= Hirofumi Hayashi =

Professor of politics at the Kanto Gakuin University

Hirofumi Hayashi (林 博史, Hayashi Hirofumi) is a historian, an authority on modern Japanese history, and is a professor of politics at the Kanto Gakuin University. He has been conducting research on the Japanese occupation of Southeast Asia, Japanese war crimes, and war crimes trials including the subject of comfort women.

== Education and career ==
Hayashi graduated from the University of Tokyo in 1979, and then obtained master's degree from Hitotsubashi University. In 1985, he was accepted as a full-time lecturer in the College of Economics at the Kanto Gakuin University, became an assistant professor, and was granted his current position as professor in 1999.

== Historical research ==
Over the course of his career Hayashi has researched Japanese history during World War II. He has researched the Sook Ching massacres in Singapore, discovered that US war crimes trials began on Guam before the Japanese surrender in 1945.

When consulted on school textbooks, he criticised the Textbook Authorization Council for distorting passages from his 2001 book The Battle of Okinawa.

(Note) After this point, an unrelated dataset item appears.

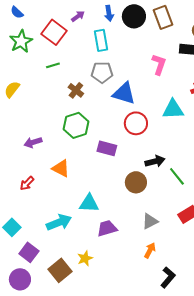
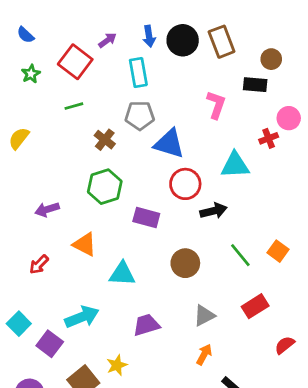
green star: (21, 41) -> (31, 74), size x0.6
black arrow: (155, 161) -> (213, 211), moved
cyan triangle: (89, 203) -> (122, 274), moved
purple square: (29, 252) -> (50, 344), moved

He argued that Okinawa residents' mass suicides were effectively under the control of the Japanese military, even if no direct orders were given.

Hayashi has discovered documentary proof of Japanese military's wide and common involvement in the forced sexual slavery of the comfort women on Java in Indonesia, in Lansong Province in Vietnam, and in Guilin City in China.Historian Ikuhiko Hata has also written on issues related to Japanese wartime history and the comfort women system.

On Feb 25, 2014 Hayashi said, "The claims to inspect the credibility of the testimony made by these comfort women are intended to deny the whole existence of the comfort women itself".

On April 7, 2014, Hayashi found evidence of the forced sexual slavery on Bali in Indonesia.